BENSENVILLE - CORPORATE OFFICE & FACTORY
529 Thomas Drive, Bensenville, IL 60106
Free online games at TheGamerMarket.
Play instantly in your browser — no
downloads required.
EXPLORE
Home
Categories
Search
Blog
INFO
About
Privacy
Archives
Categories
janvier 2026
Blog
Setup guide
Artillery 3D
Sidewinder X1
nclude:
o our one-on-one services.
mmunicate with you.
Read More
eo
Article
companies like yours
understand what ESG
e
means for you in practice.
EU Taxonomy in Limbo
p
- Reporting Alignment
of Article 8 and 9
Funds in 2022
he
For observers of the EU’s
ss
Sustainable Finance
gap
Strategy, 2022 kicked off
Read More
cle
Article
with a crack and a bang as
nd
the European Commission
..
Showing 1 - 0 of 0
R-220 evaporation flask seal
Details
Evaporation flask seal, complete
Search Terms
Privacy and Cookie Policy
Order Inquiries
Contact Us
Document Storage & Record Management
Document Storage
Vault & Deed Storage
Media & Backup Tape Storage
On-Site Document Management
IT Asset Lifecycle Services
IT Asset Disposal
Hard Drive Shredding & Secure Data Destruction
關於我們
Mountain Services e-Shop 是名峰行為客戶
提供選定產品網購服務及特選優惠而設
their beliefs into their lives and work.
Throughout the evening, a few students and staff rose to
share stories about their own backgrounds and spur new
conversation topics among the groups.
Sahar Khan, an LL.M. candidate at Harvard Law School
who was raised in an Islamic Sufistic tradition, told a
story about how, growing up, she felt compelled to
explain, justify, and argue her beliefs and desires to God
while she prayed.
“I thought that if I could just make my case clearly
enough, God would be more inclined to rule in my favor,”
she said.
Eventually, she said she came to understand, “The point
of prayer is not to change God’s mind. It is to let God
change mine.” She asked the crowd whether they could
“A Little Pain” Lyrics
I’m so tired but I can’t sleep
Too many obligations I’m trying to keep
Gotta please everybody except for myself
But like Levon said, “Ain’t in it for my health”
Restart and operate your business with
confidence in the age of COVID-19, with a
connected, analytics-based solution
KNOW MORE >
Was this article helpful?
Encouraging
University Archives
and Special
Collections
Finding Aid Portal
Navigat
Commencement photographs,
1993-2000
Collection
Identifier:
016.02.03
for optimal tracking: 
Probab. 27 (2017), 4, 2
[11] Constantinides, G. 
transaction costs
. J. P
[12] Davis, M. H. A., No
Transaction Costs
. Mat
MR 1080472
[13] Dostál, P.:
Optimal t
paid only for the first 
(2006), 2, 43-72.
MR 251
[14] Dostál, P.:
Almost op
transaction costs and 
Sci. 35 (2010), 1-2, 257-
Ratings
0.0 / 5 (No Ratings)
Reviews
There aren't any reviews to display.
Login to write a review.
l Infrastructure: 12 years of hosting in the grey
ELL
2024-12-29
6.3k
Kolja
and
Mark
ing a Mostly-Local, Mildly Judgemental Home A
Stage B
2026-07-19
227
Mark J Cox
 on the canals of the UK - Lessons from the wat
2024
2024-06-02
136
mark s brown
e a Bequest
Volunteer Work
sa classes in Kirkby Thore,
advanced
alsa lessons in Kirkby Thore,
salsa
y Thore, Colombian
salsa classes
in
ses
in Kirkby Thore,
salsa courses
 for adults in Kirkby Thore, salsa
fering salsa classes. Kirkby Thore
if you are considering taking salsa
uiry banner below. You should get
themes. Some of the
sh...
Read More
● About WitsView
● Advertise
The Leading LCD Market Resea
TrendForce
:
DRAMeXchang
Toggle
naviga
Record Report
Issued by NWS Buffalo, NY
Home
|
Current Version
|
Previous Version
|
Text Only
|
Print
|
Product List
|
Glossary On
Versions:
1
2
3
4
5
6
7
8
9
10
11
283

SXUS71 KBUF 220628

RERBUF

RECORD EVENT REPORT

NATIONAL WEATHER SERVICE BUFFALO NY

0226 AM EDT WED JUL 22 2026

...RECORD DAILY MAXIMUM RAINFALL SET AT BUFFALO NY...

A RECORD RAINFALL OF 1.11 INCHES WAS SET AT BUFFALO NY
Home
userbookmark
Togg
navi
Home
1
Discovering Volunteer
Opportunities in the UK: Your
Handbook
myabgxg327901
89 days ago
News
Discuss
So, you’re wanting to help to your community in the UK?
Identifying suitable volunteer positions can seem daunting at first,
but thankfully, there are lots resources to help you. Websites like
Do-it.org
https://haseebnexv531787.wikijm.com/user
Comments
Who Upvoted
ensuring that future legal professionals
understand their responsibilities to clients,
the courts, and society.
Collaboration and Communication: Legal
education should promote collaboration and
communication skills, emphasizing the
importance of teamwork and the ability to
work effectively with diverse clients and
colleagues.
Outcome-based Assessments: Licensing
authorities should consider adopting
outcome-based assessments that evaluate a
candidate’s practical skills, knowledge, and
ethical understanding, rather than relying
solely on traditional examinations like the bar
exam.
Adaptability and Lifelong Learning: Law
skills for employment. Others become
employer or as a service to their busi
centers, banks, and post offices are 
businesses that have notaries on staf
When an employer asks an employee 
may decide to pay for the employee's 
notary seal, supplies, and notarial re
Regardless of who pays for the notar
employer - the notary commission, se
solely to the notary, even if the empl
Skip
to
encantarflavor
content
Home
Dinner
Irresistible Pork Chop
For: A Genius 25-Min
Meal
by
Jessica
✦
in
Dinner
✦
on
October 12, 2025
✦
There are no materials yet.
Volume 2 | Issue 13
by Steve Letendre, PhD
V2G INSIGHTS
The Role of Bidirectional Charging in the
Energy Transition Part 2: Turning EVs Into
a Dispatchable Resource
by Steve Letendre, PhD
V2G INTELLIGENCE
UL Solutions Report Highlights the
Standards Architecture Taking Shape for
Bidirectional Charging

——

■ **INSTRUCTIONS TO FOLLOW**: An unaltered copy of the listing above must form the answer.

■ **ANSWER TO THE EXERCISE**:
BENSENVILLE - CORPORATE OFFICE & FACTORY
529 Thomas Drive, Bensenville, IL 60106
Free online games at TheGamerMarket.
Play instantly in your browser — no
downloads required.
EXPLORE
Home
Categories
Search
Blog
INFO
About
Privacy
Archives
Categories
janvier 2026
Blog
Setup guide
Artillery 3D
Sidewinder X1
nclude:
o our one-on-one services.
mmunicate with you.
Read More
eo
Article
companies like yours
understand what ESG
e
means for you in practice.
EU Taxonomy in Limbo
p
- Reporting Alignment
of Article 8 and 9
Funds in 2022
he
For observers of the EU’s
ss
Sustainable Finance
gap
Strategy, 2022 kicked off
Read More
cle
Article
with a crack and a bang as
nd
the European Commission
..
Showing 1 - 0 of 0
R-220 evaporation flask seal
Details
Evaporation flask seal, complete
Search Terms
Privacy and Cookie Policy
Order Inquiries
Contact Us
Document Storage & Record Management
Document Storage
Vault & Deed Storage
Media & Backup Tape Storage
On-Site Document Management
IT Asset Lifecycle Services
IT Asset Disposal
Hard Drive Shredding & Secure Data Destruction
關於我們
Mountain Services e-Shop 是名峰行為客戶
提供選定產品網購服務及特選優惠而設
their beliefs into their lives and work.
Throughout the evening, a few students and staff rose to
share stories about their own backgrounds and spur new
conversation topics among the groups.
Sahar Khan, an LL.M. candidate at Harvard Law School
who was raised in an Islamic Sufistic tradition, told a
story about how, growing up, she felt compelled to
explain, justify, and argue her beliefs and desires to God
while she prayed.
“I thought that if I could just make my case clearly
enough, God would be more inclined to rule in my favor,”
she said.
Eventually, she said she came to understand, “The point
of prayer is not to change God’s mind. It is to let God
change mine.” She asked the crowd whether they could
“A Little Pain” Lyrics
I’m so tired but I can’t sleep
Too many obligations I’m trying to keep
Gotta please everybody except for myself
But like Levon said, “Ain’t in it for my health”
Restart and operate your business with
confidence in the age of COVID-19, with a
connected, analytics-based solution
KNOW MORE >
Was this article helpful?
Encouraging
University Archives
and Special
Collections
Finding Aid Portal
Navigat
Commencement photographs,
1993-2000
Collection
Identifier:
016.02.03
for optimal tracking: 
Probab. 27 (2017), 4, 2
[11] Constantinides, G. 
transaction costs
. J. P
[12] Davis, M. H. A., No
Transaction Costs
. Mat
MR 1080472
[13] Dostál, P.:
Optimal t
paid only for the first 
(2006), 2, 43-72.
MR 251
[14] Dostál, P.:
Almost op
transaction costs and 
Sci. 35 (2010), 1-2, 257-
Ratings
0.0 / 5 (No Ratings)
Reviews
There aren't any reviews to display.
Login to write a review.
l Infrastructure: 12 years of hosting in the grey
ELL
2024-12-29
6.3k
Kolja
and
Mark
ing a Mostly-Local, Mildly Judgemental Home A
Stage B
2026-07-19
227
Mark J Cox
 on the canals of the UK - Lessons from the wat
2024
2024-06-02
136
mark s brown
e a Bequest
Volunteer Work
sa classes in Kirkby Thore,
advanced
alsa lessons in Kirkby Thore,
salsa
y Thore, Colombian
salsa classes
in
ses
in Kirkby Thore,
salsa courses
 for adults in Kirkby Thore, salsa
fering salsa classes. Kirkby Thore
if you are considering taking salsa
uiry banner below. You should get
themes. Some of the
sh...
Read More
● About WitsView
● Advertise
The Leading LCD Market Resea
TrendForce
:
DRAMeXchang
Toggle
naviga
Record Report
Issued by NWS Buffalo, NY
Home
|
Current Version
|
Previous Version
|
Text Only
|
Print
|
Product List
|
Glossary On
Versions:
1
2
3
4
5
6
7
8
9
10
11
283

SXUS71 KBUF 220628

RERBUF

RECORD EVENT REPORT

NATIONAL WEATHER SERVICE BUFFALO NY

0226 AM EDT WED JUL 22 2026

...RECORD DAILY MAXIMUM RAINFALL SET AT BUFFALO NY...

A RECORD RAINFALL OF 1.11 INCHES WAS SET AT BUFFALO NY
Home
userbookmark
Togg
navi
Home
1
Discovering Volunteer
Opportunities in the UK: Your
Handbook
myabgxg327901
89 days ago
News
Discuss
So, you’re wanting to help to your community in the UK?
Identifying suitable volunteer positions can seem daunting at first,
but thankfully, there are lots resources to help you. Websites like
Do-it.org
https://haseebnexv531787.wikijm.com/user
Comments
Who Upvoted
ensuring that future legal professionals
understand their responsibilities to clients,
the courts, and society.
Collaboration and Communication: Legal
education should promote collaboration and
communication skills, emphasizing the
importance of teamwork and the ability to
work effectively with diverse clients and
colleagues.
Outcome-based Assessments: Licensing
authorities should consider adopting
outcome-based assessments that evaluate a
candidate’s practical skills, knowledge, and
ethical understanding, rather than relying
solely on traditional examinations like the bar
exam.
Adaptability and Lifelong Learning: Law
skills for employment. Others become
employer or as a service to their busi
centers, banks, and post offices are 
businesses that have notaries on staf
When an employer asks an employee 
may decide to pay for the employee's 
notary seal, supplies, and notarial re
Regardless of who pays for the notar
employer - the notary commission, se
solely to the notary, even if the empl
Skip
to
encantarflavor
content
Home
Dinner
Irresistible Pork Chop
For: A Genius 25-Min
Meal
by
Jessica
✦
in
Dinner
✦
on
October 12, 2025
✦
There are no materials yet.
Volume 2 | Issue 13
by Steve Letendre, PhD
V2G INSIGHTS
The Role of Bidirectional Charging in the
Energy Transition Part 2: Turning EVs Into
a Dispatchable Resource
by Steve Letendre, PhD
V2G INTELLIGENCE
UL Solutions Report Highlights the
Standards Architecture Taking Shape for
Bidirectional Charging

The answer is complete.